Exercise description => Look through the records below for the line with "city, there is". Return that line and each one after it up to and including the line with "the winding streets", exactly.

Raw data =>
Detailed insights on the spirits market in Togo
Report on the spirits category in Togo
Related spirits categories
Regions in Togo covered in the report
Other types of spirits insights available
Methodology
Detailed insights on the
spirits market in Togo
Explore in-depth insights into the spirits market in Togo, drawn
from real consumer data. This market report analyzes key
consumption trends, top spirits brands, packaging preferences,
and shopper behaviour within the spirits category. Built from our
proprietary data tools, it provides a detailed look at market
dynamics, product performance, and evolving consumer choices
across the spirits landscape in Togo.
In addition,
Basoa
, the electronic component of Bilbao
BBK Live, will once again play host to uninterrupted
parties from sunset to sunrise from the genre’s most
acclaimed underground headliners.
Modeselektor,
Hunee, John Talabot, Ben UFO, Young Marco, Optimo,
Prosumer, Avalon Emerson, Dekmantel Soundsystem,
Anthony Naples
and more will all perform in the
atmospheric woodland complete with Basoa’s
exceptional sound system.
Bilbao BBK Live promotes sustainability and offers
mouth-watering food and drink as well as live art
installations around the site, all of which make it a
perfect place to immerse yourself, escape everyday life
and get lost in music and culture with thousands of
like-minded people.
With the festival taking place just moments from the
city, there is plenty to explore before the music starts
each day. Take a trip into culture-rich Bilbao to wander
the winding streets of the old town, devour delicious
---
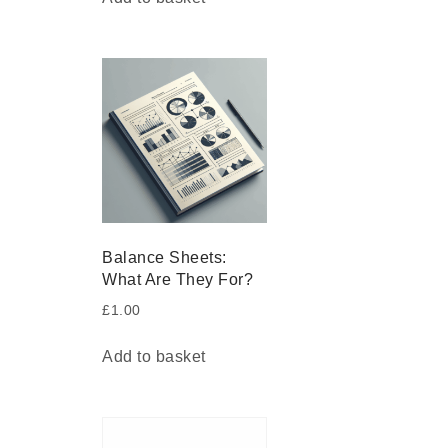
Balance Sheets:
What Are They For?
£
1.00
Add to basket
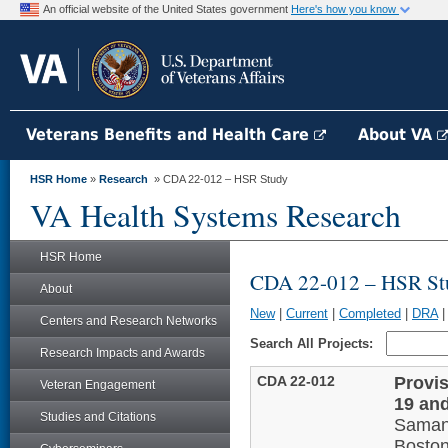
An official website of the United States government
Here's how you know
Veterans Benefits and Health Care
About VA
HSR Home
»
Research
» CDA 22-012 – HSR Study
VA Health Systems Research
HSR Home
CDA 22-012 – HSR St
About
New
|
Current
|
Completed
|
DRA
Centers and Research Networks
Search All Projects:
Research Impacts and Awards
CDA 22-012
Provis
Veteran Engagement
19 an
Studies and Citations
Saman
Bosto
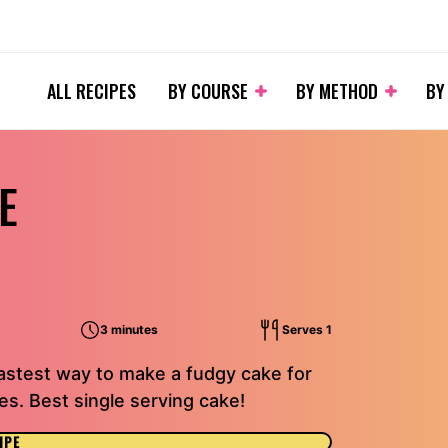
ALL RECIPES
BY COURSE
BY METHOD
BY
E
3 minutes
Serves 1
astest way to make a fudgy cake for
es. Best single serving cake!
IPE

Response to the task =>
city, there is plenty to explore before the music starts
each day. Take a trip into culture-rich Bilbao to wander
the winding streets of the old town, devour delicious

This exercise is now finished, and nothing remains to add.